I'd call that ineffecient usage there though. I mean its all one job thats being run, not seperate jobs so it should know its going to re-use the same tape. Having to down a perfectly good drive might impact other backups, for no reason really.  For me at this time though its workable.  I'll try the same tape next week and see how it improves the time.

adrianmarsh
Level 4

Hi Mark,

 

I'm not so sure this is whats happening now.  I've tried reloading tape ubi009 again, and disabled one drive.

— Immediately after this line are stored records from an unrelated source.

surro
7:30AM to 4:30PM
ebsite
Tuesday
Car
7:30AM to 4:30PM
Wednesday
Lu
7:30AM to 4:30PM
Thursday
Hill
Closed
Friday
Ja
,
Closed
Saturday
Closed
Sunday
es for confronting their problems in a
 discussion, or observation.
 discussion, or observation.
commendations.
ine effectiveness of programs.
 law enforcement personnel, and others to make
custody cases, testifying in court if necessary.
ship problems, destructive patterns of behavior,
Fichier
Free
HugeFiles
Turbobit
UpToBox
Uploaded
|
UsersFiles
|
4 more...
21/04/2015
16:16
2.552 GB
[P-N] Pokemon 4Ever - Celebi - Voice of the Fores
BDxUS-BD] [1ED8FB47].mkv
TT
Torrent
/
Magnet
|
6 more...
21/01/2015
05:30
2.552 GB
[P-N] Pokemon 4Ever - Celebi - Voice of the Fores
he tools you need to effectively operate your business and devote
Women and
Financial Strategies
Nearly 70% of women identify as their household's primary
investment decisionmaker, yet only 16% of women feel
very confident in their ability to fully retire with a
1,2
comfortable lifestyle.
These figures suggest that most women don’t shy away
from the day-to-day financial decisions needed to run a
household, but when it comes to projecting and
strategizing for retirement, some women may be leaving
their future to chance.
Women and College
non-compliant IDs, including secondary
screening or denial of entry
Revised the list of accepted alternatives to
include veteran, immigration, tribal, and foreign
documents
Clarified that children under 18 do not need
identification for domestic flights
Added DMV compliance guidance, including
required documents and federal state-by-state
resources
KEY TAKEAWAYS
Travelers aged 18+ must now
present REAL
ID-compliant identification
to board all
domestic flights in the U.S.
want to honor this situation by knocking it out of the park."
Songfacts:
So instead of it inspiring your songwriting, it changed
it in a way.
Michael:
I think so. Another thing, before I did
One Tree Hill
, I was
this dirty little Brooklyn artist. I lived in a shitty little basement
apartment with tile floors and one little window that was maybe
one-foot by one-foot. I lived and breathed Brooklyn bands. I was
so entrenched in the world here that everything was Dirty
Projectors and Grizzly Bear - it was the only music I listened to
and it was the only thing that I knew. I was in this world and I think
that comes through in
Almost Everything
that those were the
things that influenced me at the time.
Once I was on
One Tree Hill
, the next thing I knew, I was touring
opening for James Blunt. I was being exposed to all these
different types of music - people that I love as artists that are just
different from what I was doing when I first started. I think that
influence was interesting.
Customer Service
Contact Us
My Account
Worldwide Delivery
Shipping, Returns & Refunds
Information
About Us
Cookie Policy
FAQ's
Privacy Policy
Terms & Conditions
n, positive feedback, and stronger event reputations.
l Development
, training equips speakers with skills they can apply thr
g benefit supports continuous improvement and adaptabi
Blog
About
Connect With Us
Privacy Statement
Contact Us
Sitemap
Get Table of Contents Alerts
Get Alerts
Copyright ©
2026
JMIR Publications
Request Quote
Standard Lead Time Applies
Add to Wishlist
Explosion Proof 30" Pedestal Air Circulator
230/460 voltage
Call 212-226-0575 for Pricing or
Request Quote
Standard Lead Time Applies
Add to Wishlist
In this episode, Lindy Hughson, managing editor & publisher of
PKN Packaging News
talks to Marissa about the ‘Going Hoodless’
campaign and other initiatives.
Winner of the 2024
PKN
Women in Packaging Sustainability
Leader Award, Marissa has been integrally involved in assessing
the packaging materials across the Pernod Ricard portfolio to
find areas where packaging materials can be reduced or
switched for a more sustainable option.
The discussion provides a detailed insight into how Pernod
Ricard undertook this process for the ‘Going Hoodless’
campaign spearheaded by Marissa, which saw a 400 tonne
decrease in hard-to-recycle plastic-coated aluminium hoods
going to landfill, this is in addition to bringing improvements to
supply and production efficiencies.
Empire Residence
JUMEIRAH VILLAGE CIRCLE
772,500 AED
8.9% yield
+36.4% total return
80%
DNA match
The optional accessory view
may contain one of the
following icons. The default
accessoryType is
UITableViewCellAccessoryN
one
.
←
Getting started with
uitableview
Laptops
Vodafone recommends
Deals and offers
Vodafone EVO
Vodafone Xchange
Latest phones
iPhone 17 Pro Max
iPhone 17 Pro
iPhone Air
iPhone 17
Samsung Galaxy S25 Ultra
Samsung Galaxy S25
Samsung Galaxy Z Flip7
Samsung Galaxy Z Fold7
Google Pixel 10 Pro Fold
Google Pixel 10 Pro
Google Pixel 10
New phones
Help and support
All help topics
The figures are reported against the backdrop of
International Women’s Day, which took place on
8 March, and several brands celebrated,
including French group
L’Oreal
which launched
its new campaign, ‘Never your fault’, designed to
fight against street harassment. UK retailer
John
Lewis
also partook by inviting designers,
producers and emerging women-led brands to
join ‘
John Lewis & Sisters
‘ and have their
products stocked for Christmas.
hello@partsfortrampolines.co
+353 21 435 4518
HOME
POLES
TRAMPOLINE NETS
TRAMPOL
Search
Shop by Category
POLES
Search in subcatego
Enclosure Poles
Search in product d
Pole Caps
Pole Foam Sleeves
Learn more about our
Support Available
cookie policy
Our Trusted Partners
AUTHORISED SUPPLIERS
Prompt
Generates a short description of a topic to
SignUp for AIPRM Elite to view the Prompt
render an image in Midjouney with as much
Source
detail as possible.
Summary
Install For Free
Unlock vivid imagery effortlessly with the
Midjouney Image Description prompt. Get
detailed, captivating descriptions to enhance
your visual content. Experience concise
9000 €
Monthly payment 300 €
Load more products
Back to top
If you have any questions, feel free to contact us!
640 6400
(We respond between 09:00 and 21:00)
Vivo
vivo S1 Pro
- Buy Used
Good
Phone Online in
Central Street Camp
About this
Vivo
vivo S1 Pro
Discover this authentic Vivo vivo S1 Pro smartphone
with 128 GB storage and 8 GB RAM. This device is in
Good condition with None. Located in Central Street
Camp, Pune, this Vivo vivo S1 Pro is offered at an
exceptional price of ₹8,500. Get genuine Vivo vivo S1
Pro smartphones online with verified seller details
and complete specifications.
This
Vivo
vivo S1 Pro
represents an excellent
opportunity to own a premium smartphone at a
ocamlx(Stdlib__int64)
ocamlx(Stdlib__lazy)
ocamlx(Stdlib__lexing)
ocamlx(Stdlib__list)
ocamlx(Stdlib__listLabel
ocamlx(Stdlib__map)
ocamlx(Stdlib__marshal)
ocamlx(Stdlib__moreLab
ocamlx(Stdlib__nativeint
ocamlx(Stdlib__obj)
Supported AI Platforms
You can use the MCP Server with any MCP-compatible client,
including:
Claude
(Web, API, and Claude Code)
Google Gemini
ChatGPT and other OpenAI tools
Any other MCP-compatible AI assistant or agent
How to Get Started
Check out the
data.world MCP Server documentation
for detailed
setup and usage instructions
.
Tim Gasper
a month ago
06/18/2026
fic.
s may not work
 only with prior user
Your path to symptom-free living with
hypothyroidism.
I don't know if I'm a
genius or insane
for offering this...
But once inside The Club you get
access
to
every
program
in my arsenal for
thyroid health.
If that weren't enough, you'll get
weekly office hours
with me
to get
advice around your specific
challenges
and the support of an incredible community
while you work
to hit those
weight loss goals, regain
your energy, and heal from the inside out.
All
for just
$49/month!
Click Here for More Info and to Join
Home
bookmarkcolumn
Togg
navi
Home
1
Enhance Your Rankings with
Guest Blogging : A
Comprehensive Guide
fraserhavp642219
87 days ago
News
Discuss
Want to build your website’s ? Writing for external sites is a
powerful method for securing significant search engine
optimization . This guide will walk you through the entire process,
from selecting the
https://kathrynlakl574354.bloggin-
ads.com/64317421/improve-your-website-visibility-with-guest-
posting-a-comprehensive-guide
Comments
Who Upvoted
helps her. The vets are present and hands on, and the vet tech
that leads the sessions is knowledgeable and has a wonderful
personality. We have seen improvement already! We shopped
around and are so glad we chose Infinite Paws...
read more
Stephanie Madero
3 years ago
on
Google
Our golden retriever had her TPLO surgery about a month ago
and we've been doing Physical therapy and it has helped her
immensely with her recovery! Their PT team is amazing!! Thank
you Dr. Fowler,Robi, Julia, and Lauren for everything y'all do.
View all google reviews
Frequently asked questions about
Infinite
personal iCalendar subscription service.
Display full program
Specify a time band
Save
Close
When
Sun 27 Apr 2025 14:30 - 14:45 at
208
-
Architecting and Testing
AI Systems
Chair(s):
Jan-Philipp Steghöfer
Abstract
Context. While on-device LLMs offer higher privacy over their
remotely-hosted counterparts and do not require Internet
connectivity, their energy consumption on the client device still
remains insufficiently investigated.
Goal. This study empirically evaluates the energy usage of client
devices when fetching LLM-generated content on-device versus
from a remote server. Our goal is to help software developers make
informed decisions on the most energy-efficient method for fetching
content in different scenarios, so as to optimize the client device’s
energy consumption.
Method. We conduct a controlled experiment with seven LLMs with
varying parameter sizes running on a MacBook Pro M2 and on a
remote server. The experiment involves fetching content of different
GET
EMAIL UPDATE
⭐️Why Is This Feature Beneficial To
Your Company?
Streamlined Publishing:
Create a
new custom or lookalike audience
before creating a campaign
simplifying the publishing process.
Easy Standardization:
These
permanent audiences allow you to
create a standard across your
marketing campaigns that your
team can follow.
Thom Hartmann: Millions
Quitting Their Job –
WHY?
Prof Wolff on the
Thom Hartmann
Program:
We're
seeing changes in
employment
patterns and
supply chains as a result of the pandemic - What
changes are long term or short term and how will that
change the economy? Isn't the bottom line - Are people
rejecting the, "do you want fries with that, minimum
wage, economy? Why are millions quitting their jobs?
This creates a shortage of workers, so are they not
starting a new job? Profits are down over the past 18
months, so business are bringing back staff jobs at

In the job log I still say its waiting for media.. then mounting media etc, and in bptm theres still lines like:

 

10:06:14.686 [2096.9068] <2> job_monitoring_exex: ACK disconnect
10:06:14.686 [2096.9068] <2> job_disconnect: Disconnected
10:06:14.686 [2096.9068] <2> bptm: Calling tpunmount for media UBI009
10:06:14.686 [2096.9068] <2> send_MDS_msg: MEDIA_DONE 0 38787 0 UBI009 4000137 180 {463C0942-6FDC-4961-9D0B-0321CA54C59B}
10:06:14.687 [2096.9068] <2> packageBptmResourceDoneMsg: msg (MEDIA_DONE 0 38787 0 UBI009 4000137 180 {463C0942-6FDC-4961-9D0B-0321CA54C59B})
10:06:14.687 [2096.9068] <2> packageBptmResourceDoneMsg: keyword MEDIA_DONE version 0 jobid 38787 copyNum 0 mediaId UBI009 mediaKey 4000137 unloadDelay 180 allocId {463C0942-6FDC-4961-9D0B-0321CA54C59B}
10:06:14.687 [2096.9068] <2> packageBptmResourceDoneMsg: returns 0
10:06:14.689 [2096.9068] <2> JobInst::sendIrmMsg: returning
 
Which suggests its still unloading the media.

Yogesh_Jadhav1
Level 5

Marsh, Can you check the "nbrbutil -dump | grep media_ID" and see if this media is locked and not yet released to start the new process or if there is incosistency in the allocation which you can check using command "nbrbutil -reportinconsistentallocations".